Σωκράτης: καλῶς γάρ, ὦ ἑταῖρε, λέγει.
Socrates: Beautifully said, fellow.
//
People forget the absolute confusion it would throw us into. Our poor hearts. To be flirted with by Socrates!
Everyone reacted in his own way. There were puppies, pitbulls and poodles among us, Siamese cats, golden retrievers, kosher beef hotdogs, poisonous spiders and slithering snakes, all electrified, burning cheeks, clammy hands, contemptuous coughs, eyes rolling exaggeratedly behind backs, tea-drinking, name-calling, note-taking, knowing looks, mistaken engagements, pregnant pauses, drunken outbursts, drunken confessions, drunken makeouts, sneaking sweets into pursed lips, so many petty jealousies you wouldn’t believe.
Backstabbing, frontstabbing, it got ugly, abusive. Nobody wanted to see himself like that. Some went abstract, algebraic, symbolic, tried to ignore it, tied their hands as they slept. It exhausted us all.
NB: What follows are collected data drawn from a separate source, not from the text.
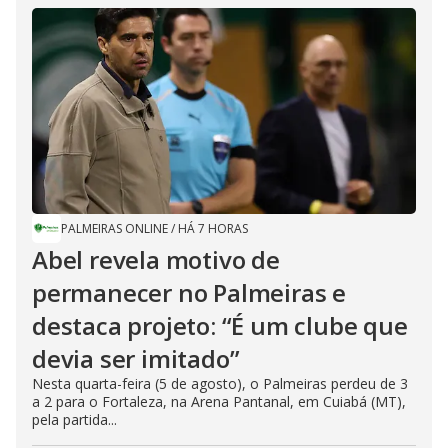
PALMEIRAS ONLINE
/
HÁ 7 HORAS
Abel revela motivo de
permanecer no Palmeiras e
destaca projeto: “É um clube que
devia ser imitado”
Nesta quarta-feira (5 de agosto), o Palmeiras perdeu de 3
a 2 para o Fortaleza, na Arena Pantanal, em Cuiabá (MT),
pela partida...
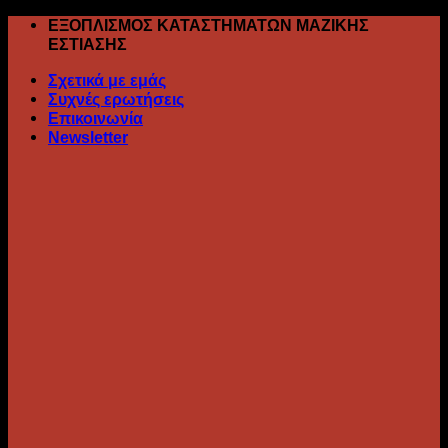
Skip
ΕΞΟΠΛΙΣΜΟΣ ΚΑΤΑΣΤΗΜΑΤΩΝ ΜΑΖΙΚΗΣ
to
ΕΣΤΙΑΣΗΣ
content
Σχετικά με εμάς
Συχνές ερωτήσεις
Επικοινωνία
Newsletter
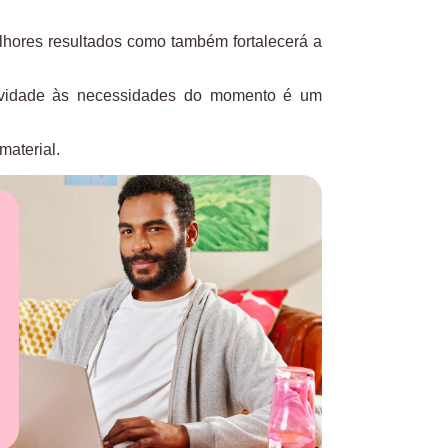
lhores resultados como também fortalecerá a
atividade às necessidades do momento é um
material.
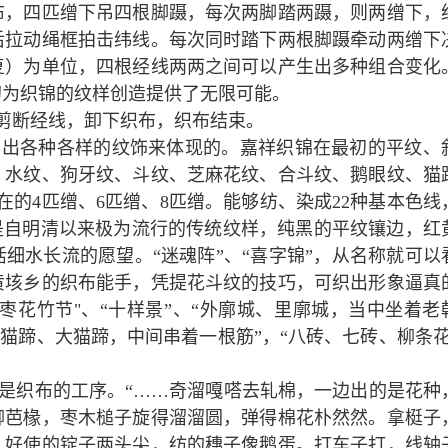
布，四匹缯下吊四根脚蹑，每次两脚踏两蹑，则两缯下，
后拉动绳框拍击纬线。每次同时踏下两根脚蹑牵动两缯下
复）为单位，四根经线两两之间可以产生出多种组合变化
幻为织锦的纹样创造提供了无限可能。
，剪断经线，卸下织布，织布结束。
织出各种各样的纹饰来体现的。嘉祥织锦在最初的平纹、
、水纹、狗牙纹、斗纹、芝麻花纹、合斗纹、鹅眼纹、猫
的4匹缯、6匹缯、8匹缯。能够纺、染成22种基本色线
案是自明清以来极为流行的传统纹样，纯黑的平纹镶边，红
细水长流的愿望。“迷魂阵”、“喜字锦”，从名称就可以
黄垓乡的织布能手，凭提花斗纹的技巧，可织出形象逼真
枣花竹节"、“十样景”、“外廓城、里廓城，当中坐着老
小猫蹄、大猫蹄，中间串着一根筋”，“八砖、七砖、柳条花
是织布的工序。“……奇溜嘎嗒去轧棉，一边出的是花种
柳芭椽，枣木槌子旋得溜溜圆，弹得棉花朴然然。拿梃子
，好使的锭子两头尖，纺的穗子像鹅蛋。打车子打，线轴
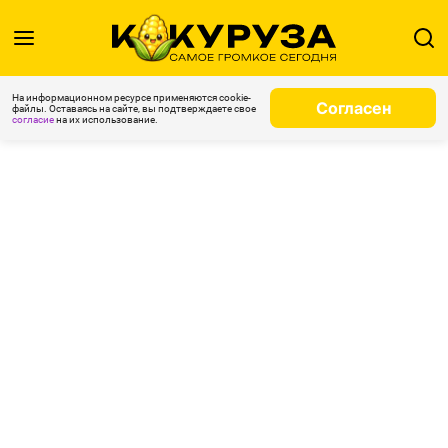
На информационном ресурсе применяются cookie-
Согласен
файлы. Оставаясь на сайте, вы подтверждаете свое
согласие
на их использование.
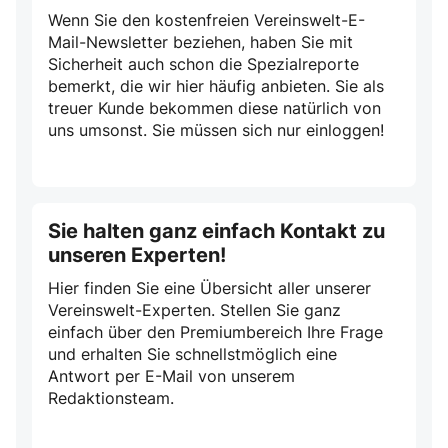
Wenn Sie den kostenfreien Vereinswelt-E-
Mail-Newsletter beziehen, haben Sie mit
Sicherheit auch schon die Spezialreporte
bemerkt, die wir hier häufig anbieten. Sie als
treuer Kunde bekommen diese natürlich von
uns umsonst. Sie müssen sich nur einloggen!
Sie halten ganz einfach Kontakt zu
unseren Experten!
Hier finden Sie eine Übersicht aller unserer
Vereinswelt-Experten. Stellen Sie ganz
einfach über den Premiumbereich Ihre Frage
und erhalten Sie schnellstmöglich eine
Antwort per E-Mail von unserem
Redaktionsteam.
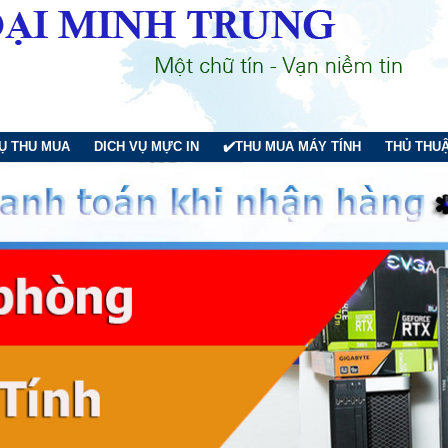
VỤ THU MUA
DICH VỤ MỰC IN
✔️THU MUA MÁY TÍNH
THỦ THUẬ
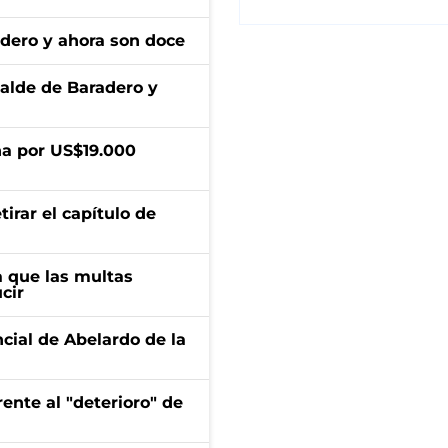
adero y ahora son doce
calde de Baradero y
a por US$19.000
irar el capítulo de
 que las multas
cir
ncial de Abelardo de la
ente al "deterioro" de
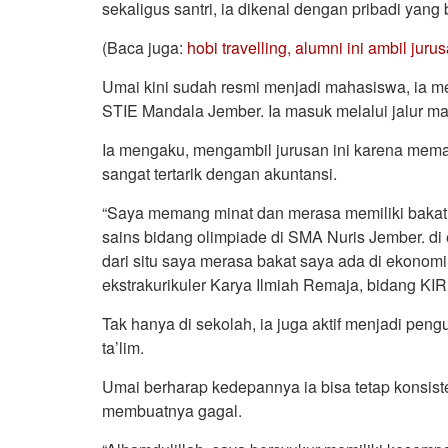
sekaligus santri, ia dikenal dengan pribadi yang
(Baca juga:
hobi travelling, alumni ini ambil juru
Umai kini sudah resmi menjadi mahasiswa, ia me
STIE Mandala Jember. Ia masuk melalui jalur ma
Ia mengaku, mengambil jurusan ini karena mem
sangat tertarik dengan akuntansi.
“Saya memang minat dan merasa memiliki bakat di 
sains bidang olimpiade di SMA Nuris Jember. di 
dari situ saya merasa bakat saya ada di ekonomi d
ekstrakurikuler Karya Ilmiah Remaja, bidang KIR
Tak hanya di sekolah, ia juga aktif menjadi peng
ta’lim.
Umai berharap kedepannya ia bisa tetap konsiste
membuatnya gagal.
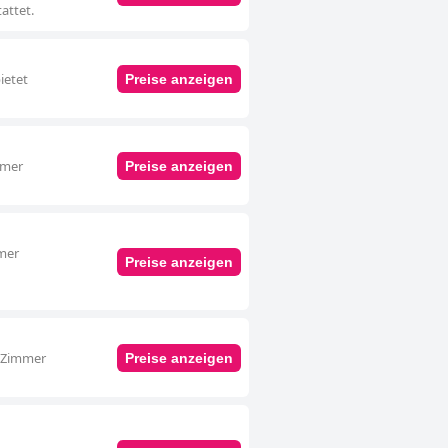
attet.
ietet
Preise anzeigen
mmer
Preise anzeigen
mmer
Preise anzeigen
s Zimmer
Preise anzeigen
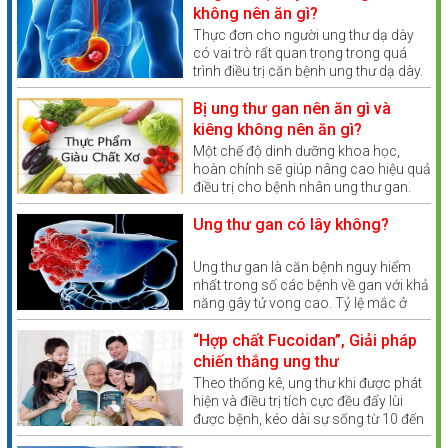
không nên ăn gì?
Hỗ trợ làm giảm sự hình thành huyết khối
Thực đơn cho người ung thư dạ dày
có vai trò rất quan trọng trong quá
Hỗ trợ ngăn chặn tổn thương trên gan, cải thiện khả
trình điều trị căn bệnh ung thư dạ dày.
Theo Bác sĩ khoa Ung bướu bệnh viện
năng chuyển hóa, hấp thụ dinh dưỡng của cơ thể.
Vinmec Times City, dinh dưỡng cho
Bị ung thư gan nên ăn gì và
người bệnh ung thư dạ dày không
kiêng không nên ăn gì?
Đặc biệt, qua nghiên cứu nhận thấy Fucoidan Vua tuyệt
giống như những loại bệnh khác mà
đối an toàn với sức khỏe, không gây tác dụng phụ.
Một chế độ dinh dưỡng khoa học,
cần phải tuân thủ theo một chế độ
hoàn chỉnh sẽ giúp nâng cao hiệu quả
sau đây
Bệnh nhân đang trong quá trình điều trị ung thư hay cần
điều trị cho bệnh nhân ung thư gan.
Tuy nhiên, khi mắc bệnh ung thư gan
hỗ trợ điều trị , kết hợp với các phương pháp điều trị
kiêng ăn gì và nên ăn gì là điều không
Ung thư gan có lây không?
khác
phải bệnh nhân nào cũng biết.
Người muốn phòng chống bệnh ung thư, tăng cường sức
Ung thư gan là căn bệnh nguy hiểm
nhất trong số các bệnh về gan với khả
đề kháng cho cơ thể.
năng gây tử vong cao. Tỷ lệ mắc ở
Việt Nam tương đối lớn so với các
Sản phẩm phù hợp với người trưởng thành muốn bổ
nước khác trong khu vực. Vậy ung thư
“Hợp chất Fucoidan”, Giải pháp
sung các chất dinh dưỡng cho cơ thể, duy trì sức khỏe
gan có lây không?
chiến thắng ung thư
và độ dẻo dai.
Theo thống kê, ung thư khi được phát
hiện và điều trị tích cực đều đẩy lùi
3. Đối tượng sử dụng NatureMedic Fucoidan 3 Plus
được bệnh, kéo dài sự sống từ 10 đến
Dạng Nước
20 năm hoặc hơn nữa.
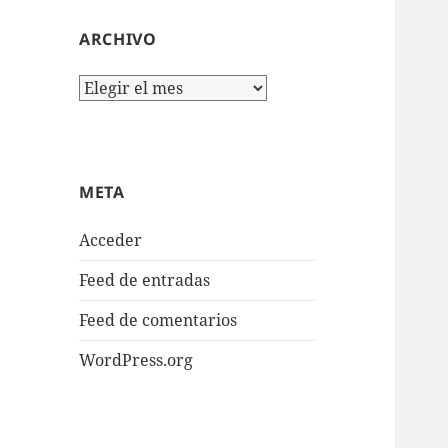
ARCHIVO
Archivo
META
Acceder
Feed de entradas
Feed de comentarios
WordPress.org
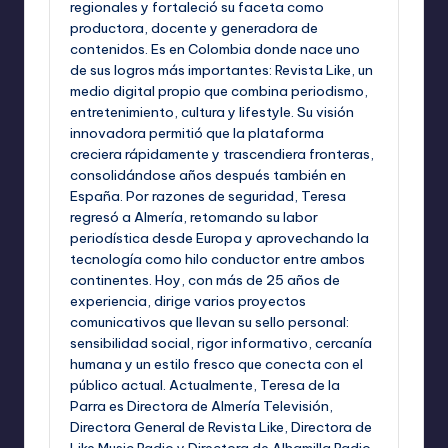
regionales y fortaleció su faceta como
productora, docente y generadora de
contenidos. Es en Colombia donde nace uno
de sus logros más importantes: Revista Like, un
medio digital propio que combina periodismo,
entretenimiento, cultura y lifestyle. Su visión
innovadora permitió que la plataforma
creciera rápidamente y trascendiera fronteras,
consolidándose años después también en
España. Por razones de seguridad, Teresa
regresó a Almería, retomando su labor
periodística desde Europa y aprovechando la
tecnología como hilo conductor entre ambos
continentes. Hoy, con más de 25 años de
experiencia, dirige varios proyectos
comunicativos que llevan su sello personal:
sensibilidad social, rigor informativo, cercanía
humana y un estilo fresco que conecta con el
público actual. Actualmente, Teresa de la
Parra es Directora de Almería Televisión,
Directora General de Revista Like, Directora de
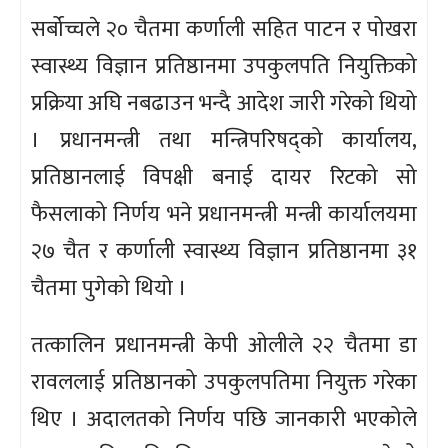
सर्बोच्चले २० चैतमा कर्णाली सहित पाटन र पोखरा
स्वास्थ्य विज्ञान प्रतिष्ठानमा उपकुलपति नियुक्तिको
प्रक्रिया अघि नबढाउन भन्दै आदेश जारी गरेको थियो
। प्रधानमन्त्री तथा मन्त्रिपरिषद्को कार्यालय,
प्रतिष्ठानलाई विपक्षी बनाई दायर रिटको सो
फैसलाको निर्णय भने प्रधानमन्त्री मन्त्री कार्यालयमा
२७ चैत र कर्णाली स्वास्थ्य विज्ञान प्रतिष्ठानमा ३१
चैतमा पुगेको थियो ।
तत्कालिन प्रधानमन्त्री केपी ओलीले २२ चैतमा डा
रावललाई प्रतिष्ठानको उपकुलपतिमा नियुक्त गरेका
थिए । अदालतको निर्णय पछि जानकारी भएकोले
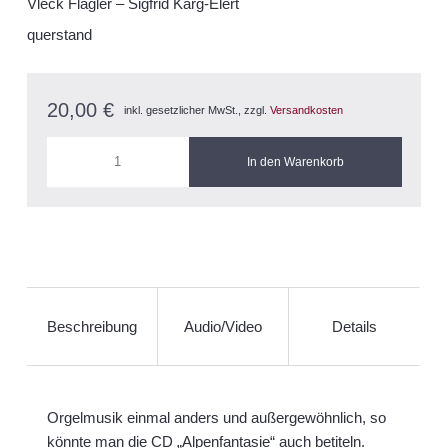
Vleck Flagler
Sigfrid Karg-Elert
querstand
20,00
€
inkl. gesetzlicher MwSt., zzgl.
Versandkosten
Beschreibung
Audio/Video
Details
Orgelmusik einmal anders und außergewöhnlich, so
könnte man die CD „Alpenfantasie“ auch betiteln.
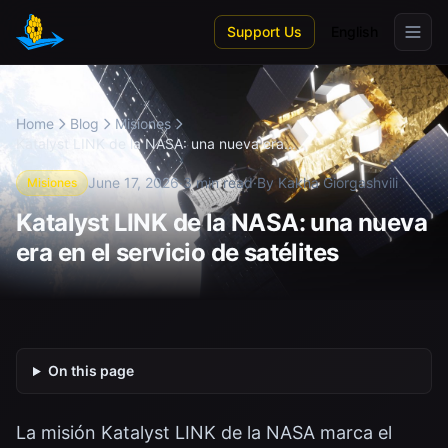
Skip to main content
Support Us
English
Home
Blog
Misiones
Katalyst LINK de la NASA: una nueva era...
June 17, 2026
·
3 min read
·
By Kakha Giorgashvili
Misiones
Katalyst LINK de la NASA: una nueva
era en el servicio de satélites
On this page
La misión Katalyst LINK de la NASA marca el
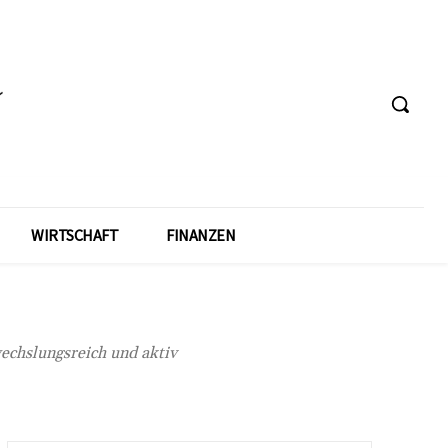
WIRTSCHAFT
FINANZEN
wechslungsreich und aktiv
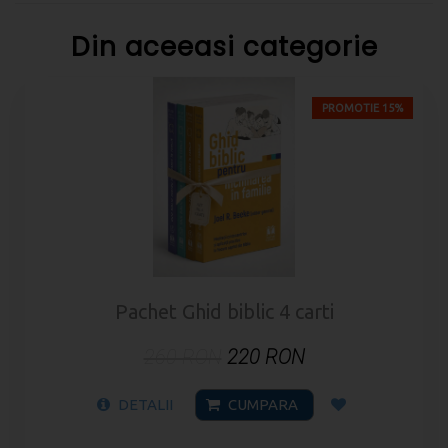
Din aceeasi categorie
PROMOTIE 15%
Pachet Ghid biblic 4 carti
260 RON
220 RON
DETALII
CUMPARA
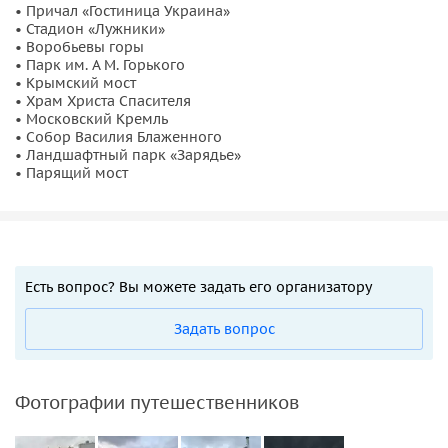
• Причал «Гостиница Украина»
• Стадион «Лужники»
• Воробьевы горы
• Парк им. А М. Горького
• Крымский мост
• Храм Христа Спасителя
• Московский Кремль
• Собор Василия Блаженного
• Ландшафтный парк «Зарядье»
• Парящий мост
Есть вопрос? Вы можете задать его организатору
Задать вопрос
Фотографии путешественников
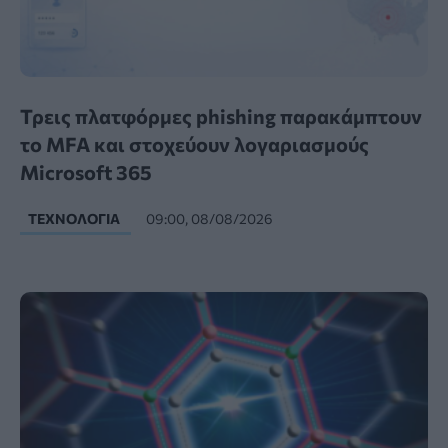
Τρεις πλατφόρμες phishing παρακάμπτουν
το MFA και στοχεύουν λογαριασμούς
Microsoft 365
ΤΕΧΝΟΛΟΓΊΑ
09:00, 08/08/2026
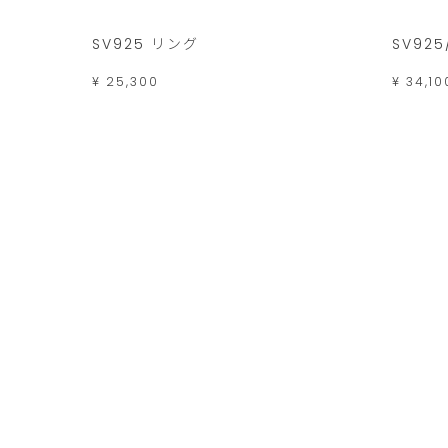
SV925 リング
SV925
¥ 25,300
¥ 34,10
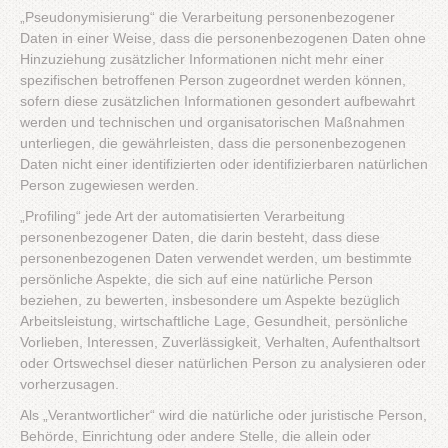
„Pseudonymisierung“ die Verarbeitung personenbezogener
Daten in einer Weise, dass die personenbezogenen Daten ohne
Hinzuziehung zusätzlicher Informationen nicht mehr einer
spezifischen betroffenen Person zugeordnet werden können,
sofern diese zusätzlichen Informationen gesondert aufbewahrt
werden und technischen und organisatorischen Maßnahmen
unterliegen, die gewährleisten, dass die personenbezogenen
Daten nicht einer identifizierten oder identifizierbaren natürlichen
Person zugewiesen werden.
„Profiling“ jede Art der automatisierten Verarbeitung
personenbezogener Daten, die darin besteht, dass diese
personenbezogenen Daten verwendet werden, um bestimmte
persönliche Aspekte, die sich auf eine natürliche Person
beziehen, zu bewerten, insbesondere um Aspekte bezüglich
Arbeitsleistung, wirtschaftliche Lage, Gesundheit, persönliche
Vorlieben, Interessen, Zuverlässigkeit, Verhalten, Aufenthaltsort
oder Ortswechsel dieser natürlichen Person zu analysieren oder
vorherzusagen.
Als „Verantwortlicher“ wird die natürliche oder juristische Person,
Behörde, Einrichtung oder andere Stelle, die allein oder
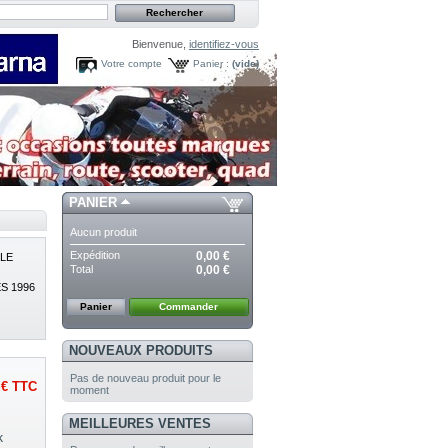
Bienvenue,
identifiez-vous
Votre compte
Panier :
(vide)
PANIER
Aucun produit
Expédition
0,00 €
LE
Total
0,00 €
ES 1996
Panier
Commander
NOUVEAUX PRODUITS
Pas de nouveau produit pour le
 €
TTC
moment
MEILLEURES VENTES
k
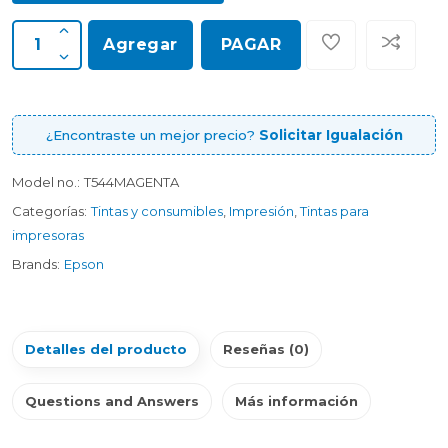
Agregar
PAGAR
¿Encontraste un mejor precio?
Solicitar Igualación
Model no.:
T544MAGENTA
Categorías:
Tintas y consumibles
,
Impresión
,
Tintas para
impresoras
Brands:
Epson
Detalles del producto
Reseñas (0)
Questions and Answers
Más información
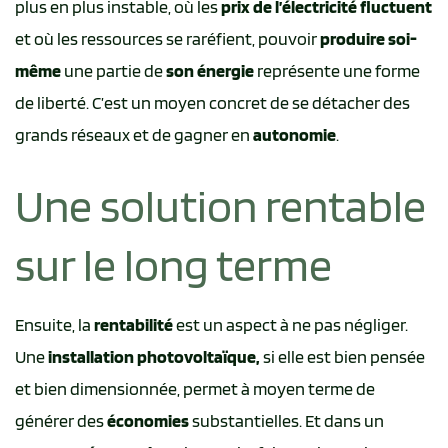
plus en plus instable, où les
prix de l’électricité fluctuent
et où les ressources se raréfient, pouvoir
produire soi-
même
une partie de
son énergie
représente une forme
de liberté. C’est un moyen concret de se détacher des
grands réseaux et de gagner en
autonomie
.
Une solution rentable
sur le long terme
Ensuite, la
rentabilité
est un aspect à ne pas négliger.
Une
installation photovoltaïque,
si elle est bien pensée
et bien dimensionnée, permet à moyen terme de
générer des
économies
substantielles. Et dans un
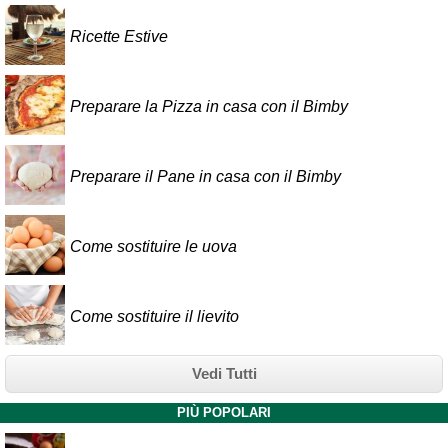
Ricette Estive
Preparare la Pizza in casa con il Bimby
Preparare il Pane in casa con il Bimby
Come sostituire le uova
Come sostituire il lievito
Vedi Tutti
PIÙ POPOLARI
Some dismissed her for it, pretended cute compliments were sarcastic slights, secret glances a lie, the multi-entendres a meaningless flourish, intellectual metaphor, performative bullshit, while sneaking behind bushes. Some named it irony, her beloveds and her beautifully saids, a great number of grown men turned theatrically, cartoonishly evil, sending pornography to professional inboxes, these are historical facts, they just broke.
From her simple, sweet flirtation: they broke.
The question was always, how not to break.
(Hold it together?) What does he want. (Does he want it from me?) What do I want. (Why do I want it?) Do I want to give. (Do I have what he wants?) Do I believe him. (Is it about sex?) The stimulation of bodies to pleasure, more pleasure, until lost in the pleasure. (Reforged in pleasure?) Is it empty or is it full. (It or me?) Am I safe or am I in danger. (Which is the one that holds me together?)
The heart becomes a gaping question.
After all, this is a rite of passage. Few of us pass. (Pass into what?) The beautiful is what we call it when someone just does.